▶ INSTRUCTIONS FOR THE TASK: In the entries below, begin at the line that has "化した施設などいろいろあります。", stop after the line that has "Detalles del inmueble", and output those lines exactly with no pictures.

▶ ENTRIES SHOWN:
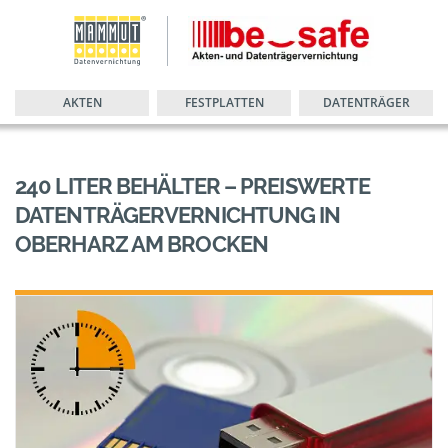
AKTEN
FESTPLATTEN
DATENTRÄGER
240 LITER BEHÄLTER – PREISWERTE
DATENTRÄGERVERNICHTUNG IN
OBERHARZ AM BROCKEN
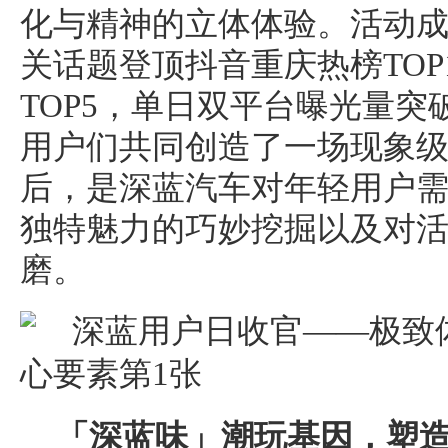
化与精神的立体体验。活动
关话题登顶抖音重庆热榜TOP
TOP5，单日双平台曝光量突破
用户们共同创造了一场现象
后，是深蓝汽车对年轻用户
独特魅力的巧妙挖掘以及对
磨。
「深蓝味」潮玩基因，塑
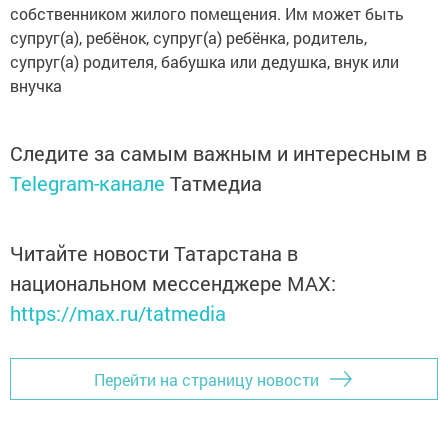
собственником жилого помещения. Им может быть
супруг(а), ребёнок, супруг(а) ребёнка, родитель,
супруг(а) родителя, бабушка или дедушка, внук или
внучка
Следите за самым важным и интересным в
Telegram-канале
Татмедиа
Читайте новости Татарстана в
национальном мессенджере MАХ:
https://max.ru/tatmedia
Перейти на страницу новости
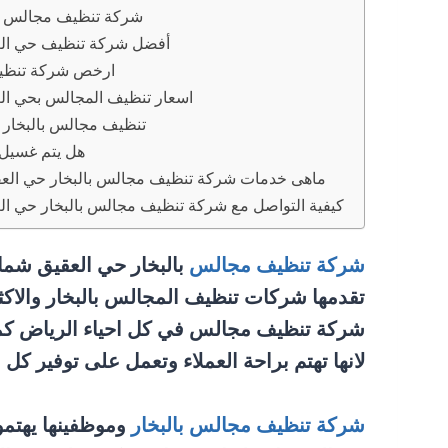
شركة تنظيف مجالس با
أفضل شركة تنظيف حي الع
ارخص شركة تنظي
اسعار تنظيف المجالس بحي ال
تنظيف مجالس بالبخار 
هل يتم غسيل 
ماهى خدمات شركة تنظيف مجالس بالبخار حي الع
كيفية التواصل مع شركة تنظيف مجالس بالبخار حي ال
شركة تنظيف مجالس
بالبخار حي العقيق شما
تقدمها شركات تنظيف المجالس بالبخار والاك
شركة تنظيف مجالس في كل احياء الرياض كما 
لانها تهتم براحة العملاء وتعمل على توفير ك
شركة تنظيف مجالس بالبخار
وموظفينها يهتمو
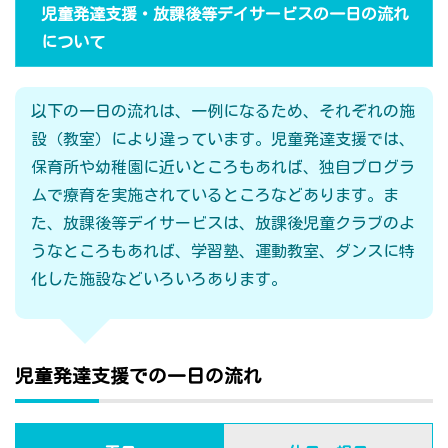
児童発達支援・放課後等デイサービスの一日の流れ
について
以下の一日の流れは、一例になるため、それぞれの施
設（教室）により違っています。児童発達支援では、
保育所や幼稚園に近いところもあれば、独自プログラ
ムで療育を実施されているところなどあります。ま
た、放課後等デイサービスは、放課後児童クラブのよ
うなところもあれば、学習塾、運動教室、ダンスに特
化した施設などいろいろあります。
児童発達支援での一日の流れ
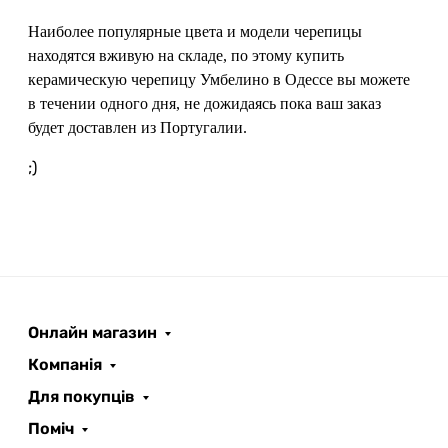
Наиболее популярные цвета и модели черепицы
находятся вживую на складе, по этому купить
керамическую черепицу Умбелино в Одессе вы можете
в течении одного дня, не дожидаясь пока ваш заказ
будет доставлен из Португалии.
;)
Онлайн магазин
ROOFER
AI помічник
Компанія
Для покупців
Поміч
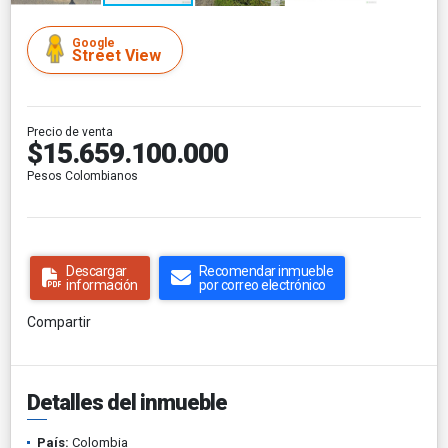
Google
Street View
Precio de venta
$15.659.100.000
Pesos Colombianos
Descargar
Recomendar inmueble
información
por correo electrónico
Compartir
Detalles del inmueble
País:
Colombia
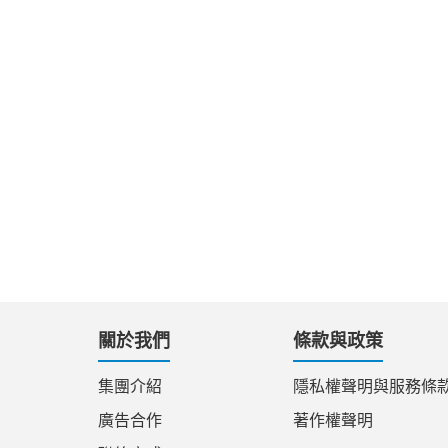
關於我們
條款與政策
集團介紹
隱私權聲明與服務條
廣告合作
著作權聲明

▶ EXERCISE ANSWER:
化した施設などいろいろあります。
児童発達支援での一日の流れ
Наиболее популярные цвета и модели черепицы
находятся вживую на складе, по этому купить
керамическую черепицу Умбелино в Одессе вы можете
в течении одного дня, не дожидаясь пока ваш заказ
будет доставлен из Португалии.
;)
Онлайн магазин
ROOFER
AI помічник
Компанія
Для покупців
Поміч
Google
Street View
Precio de venta
$15.659.100.000
Pesos Colombianos
Descargar
Recomendar inmueble
información
por correo electrónico
Compartir
Detalles del inmueble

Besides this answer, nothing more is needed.